Неразличение явлений разного ряда, разной эстетической природы и уровня, настолько упорное и последовательное, что приходится думать уже не о профессиональной ошибке, а о сознательно проводимом «игровом элементе», — основная методологическая (и просто логическая) особенность построений В. Ерофеева. Онаруживается оно и в том, что в сфере специфически советской литературы и как раз в ряду литературы политизированной, официозной и либеральной, оказалась деревенская проза. Ну, не любит В. Ерофеев, по всему видать, деревенскую прозу, она у него зубную боль вызывает своей серьезностью, вот ведь к либеральной литературе он более снисходителен, называет ее «честным» направлением, возведшим «порядочность» в литературную категорию, стремящимся сказать «побольше правды». К деревенской прозе он гораздо строже относится, в пошло-огоньковском духе приписывая ей самые страшные грехи, в том числе и «расизм», выходя тем самым за пределы культуры.
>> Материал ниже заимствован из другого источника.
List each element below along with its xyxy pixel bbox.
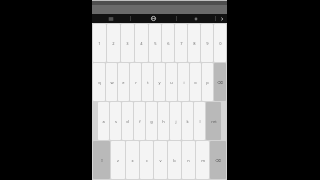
button[interactable]: j	[170, 102, 181, 140]
staticText: n	[187, 158, 190, 163]
button[interactable]: 8	[188, 24, 200, 62]
button[interactable]: Menu	[92, 14, 130, 23]
button[interactable]: z	[111, 141, 125, 179]
staticText: 5	[154, 41, 157, 46]
button[interactable]: a	[98, 102, 109, 140]
staticText: v	[159, 158, 162, 163]
button[interactable]: 3	[121, 24, 134, 62]
button[interactable]: t	[142, 63, 153, 101]
button[interactable]: k	[182, 102, 193, 140]
staticText: ret	[211, 119, 217, 124]
button[interactable]: h	[158, 102, 169, 140]
staticText: ⇧	[100, 158, 104, 163]
staticText: q	[98, 80, 101, 85]
staticText: u	[170, 80, 173, 85]
staticText: i	[183, 80, 185, 85]
staticText: l	[199, 119, 201, 124]
button[interactable]: 9	[201, 24, 213, 62]
staticText: r	[135, 80, 137, 85]
staticText: 6	[167, 41, 170, 46]
staticText: z	[117, 158, 119, 163]
button[interactable]: ⌫	[214, 63, 226, 101]
staticText: o	[194, 80, 197, 85]
staticText: d	[126, 119, 129, 124]
staticText: 8	[193, 41, 196, 46]
staticText: g	[150, 119, 153, 124]
button[interactable]: b	[168, 141, 181, 179]
staticText: h	[162, 119, 165, 124]
staticText: ⌫	[215, 158, 221, 163]
button[interactable]: o	[190, 63, 201, 101]
button[interactable]: 5	[149, 24, 161, 62]
staticText: f	[139, 119, 141, 124]
button[interactable]: w	[106, 63, 117, 101]
button[interactable]: Settings	[177, 14, 215, 23]
staticText: t	[147, 80, 149, 85]
staticText: j	[175, 119, 177, 124]
button[interactable]: x	[126, 141, 139, 179]
button[interactable]: y	[154, 63, 165, 101]
button[interactable]: 1	[93, 24, 106, 62]
button[interactable]: ret	[206, 102, 221, 140]
button[interactable]: Voice input	[131, 14, 176, 23]
button[interactable]: 4	[135, 24, 148, 62]
staticText: a	[102, 119, 105, 124]
staticText: x	[131, 158, 134, 163]
button[interactable]: m	[196, 141, 209, 179]
button[interactable]: c	[140, 141, 153, 179]
button[interactable]: n	[182, 141, 195, 179]
button[interactable]: 7	[175, 24, 187, 62]
button[interactable]: q	[93, 63, 105, 101]
staticText: p	[206, 80, 209, 85]
staticText: 3	[126, 41, 129, 46]
button[interactable]: s	[110, 102, 121, 140]
staticText: 9	[206, 41, 209, 46]
staticText: 2	[112, 41, 115, 46]
button[interactable]: f	[134, 102, 145, 140]
button[interactable]: g	[146, 102, 157, 140]
button[interactable]: p	[202, 63, 213, 101]
staticText: m	[201, 158, 205, 163]
button[interactable]: 6	[162, 24, 174, 62]
staticText: b	[173, 158, 176, 163]
button[interactable]: Next	[216, 14, 227, 23]
button[interactable]: 0	[214, 24, 226, 62]
staticText: y	[158, 80, 161, 85]
staticText: 0	[219, 41, 222, 46]
staticText: w	[110, 80, 114, 85]
staticText: c	[146, 158, 148, 163]
button[interactable]: ⌫	[210, 141, 226, 179]
button[interactable]: u	[166, 63, 177, 101]
staticText: 4	[140, 41, 143, 46]
button[interactable]: d	[122, 102, 133, 140]
button[interactable]: r	[130, 63, 141, 101]
staticText: e	[122, 80, 125, 85]
button[interactable]: v	[154, 141, 167, 179]
button[interactable]: 2	[107, 24, 120, 62]
button[interactable]: e	[118, 63, 129, 101]
staticText: 1	[98, 41, 101, 46]
staticText: s	[115, 119, 117, 124]
staticText: 7	[180, 41, 183, 46]
staticText: k	[186, 119, 189, 124]
staticText: ⌫	[217, 80, 223, 85]
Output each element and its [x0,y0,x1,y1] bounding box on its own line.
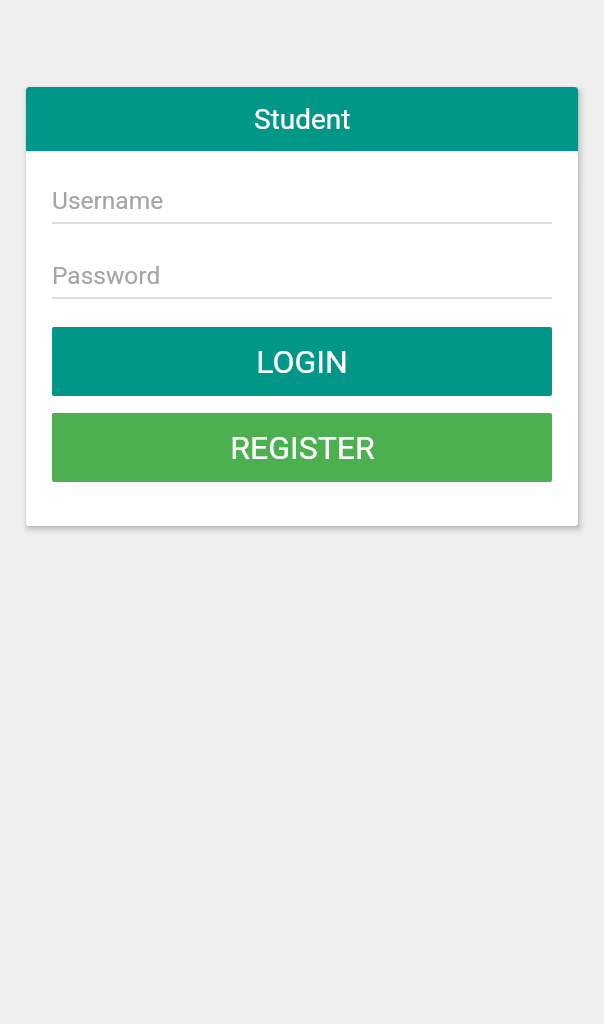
staticText: REGISTER [230,429,375,467]
button[interactable]: Password [52,261,552,299]
staticText: Username [52,186,164,215]
staticText: Password [52,261,161,290]
button[interactable]: REGISTER [52,413,552,482]
button[interactable]: LOGIN [52,327,552,396]
staticText: LOGIN [256,343,348,381]
button[interactable]: Username [52,186,552,224]
staticText: Student [254,103,351,136]
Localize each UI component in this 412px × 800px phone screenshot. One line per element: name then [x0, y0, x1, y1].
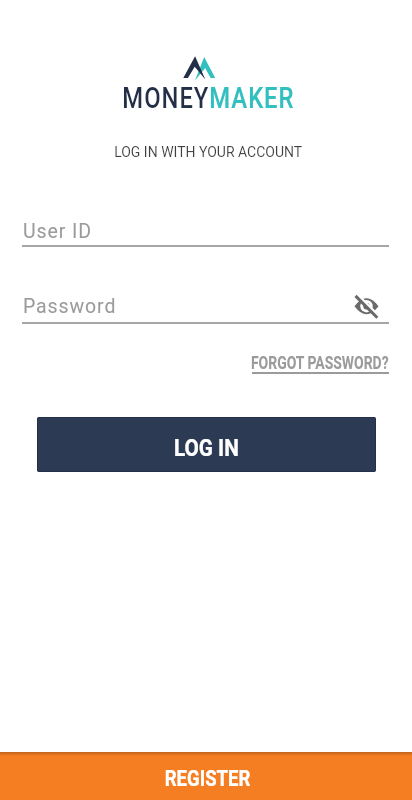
button[interactable]: Password [22, 292, 390, 320]
button[interactable]: User ID [22, 218, 390, 244]
staticText: LOG IN [174, 433, 239, 462]
button[interactable]: LOG IN [37, 417, 376, 472]
button[interactable]: FORGOT PASSWORD? [231, 352, 409, 373]
staticText: Password [23, 295, 117, 318]
button[interactable] [354, 294, 380, 319]
staticText: LOG IN WITH YOUR ACCOUNT [114, 143, 303, 161]
staticText: FORGOT PASSWORD? [251, 352, 389, 373]
staticText: REGISTER [165, 766, 251, 791]
staticText: MONEYMAKER [122, 80, 295, 115]
staticText: User ID [23, 220, 92, 243]
button[interactable]: REGISTER [0, 752, 412, 800]
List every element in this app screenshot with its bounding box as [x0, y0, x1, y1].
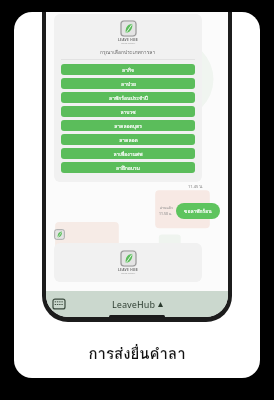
staticText: LeaveHub [112, 298, 155, 310]
button[interactable]: ลากิจ [61, 64, 195, 75]
staticText: ลาเพื่องานศพ [113, 150, 143, 158]
button[interactable]: ลาป่วย [61, 78, 195, 89]
button[interactable]: ลาบวช [61, 106, 195, 117]
staticText: อ่านแล้ว [160, 205, 173, 211]
staticText: 11.45 น. [188, 183, 204, 189]
button[interactable]: ลาคลอดบุตร [61, 120, 195, 131]
staticText: กรุณาเลือกประเภทการลา [100, 48, 156, 56]
staticText: ลาคลอดบุตร [114, 122, 142, 130]
button[interactable]: ลาคลอด [61, 134, 195, 145]
staticText: ลาฝึกอบรม [116, 164, 140, 172]
staticText: LEAVE SIMPLY [121, 272, 136, 275]
staticText: ลาพักร้อนประจำปี [109, 94, 148, 102]
button[interactable]: Keyboard [52, 297, 66, 311]
staticText: ลาบวช [120, 108, 136, 116]
button[interactable]: ลาฝึกอบรม [61, 162, 195, 173]
staticText: LEAVE SIMPLY [121, 42, 136, 45]
button[interactable]: ขอลาพักร้อน [176, 203, 220, 219]
staticText: ลาคลอด [119, 136, 138, 144]
staticText: ขอลาพักร้อน [184, 207, 212, 215]
staticText: ลากิจ [122, 66, 134, 74]
staticText: 11.50 น. [159, 211, 173, 217]
button[interactable]: ลาพักร้อนประจำปี [61, 92, 195, 103]
staticText: LEAVE HUB [118, 268, 138, 272]
staticText: LEAVE HUB [118, 38, 138, 42]
button[interactable]: ลาเพื่องานศพ [61, 148, 195, 159]
staticText: การส่งยื่นคำลา [88, 342, 186, 366]
staticText: ลาป่วย [121, 80, 136, 88]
Да, очень жаль, но призыв В. Ерофеева вернуться к литературе находится в непреодолимом противоречии с подобного рода политическими «нелитературными обвинениями», неспортивными приемами.
В порядке вещей, что всякое литературное направление знает пору своего расцвета и спада, а писатели могут уходить из литературы в общественную деятельность; это, однако, не отменяет того, что деревенская проза (понятно, что речь идет не о всей литературе «на тему») не относится к собственно советской литературе. Если советская литература, по словам В. Ерофеева, стремилась к созданию «нового человека», а «социалистический реализм учил видеть действительность в ее революционном порыве, поэтому отрицал реальность за счет будущего, был ориентирован на преодоление настоящего, насыщен звонкими обещаниями и безграничной классовой ненавистью», то деревенская проза как раз искала в человеке, в жизни, в мироотношении то, что составляет их вечные, устойчивые свойства, а посему устремлялась не к многообещающему будущему, а к основаниям, глубинам человеческого духа.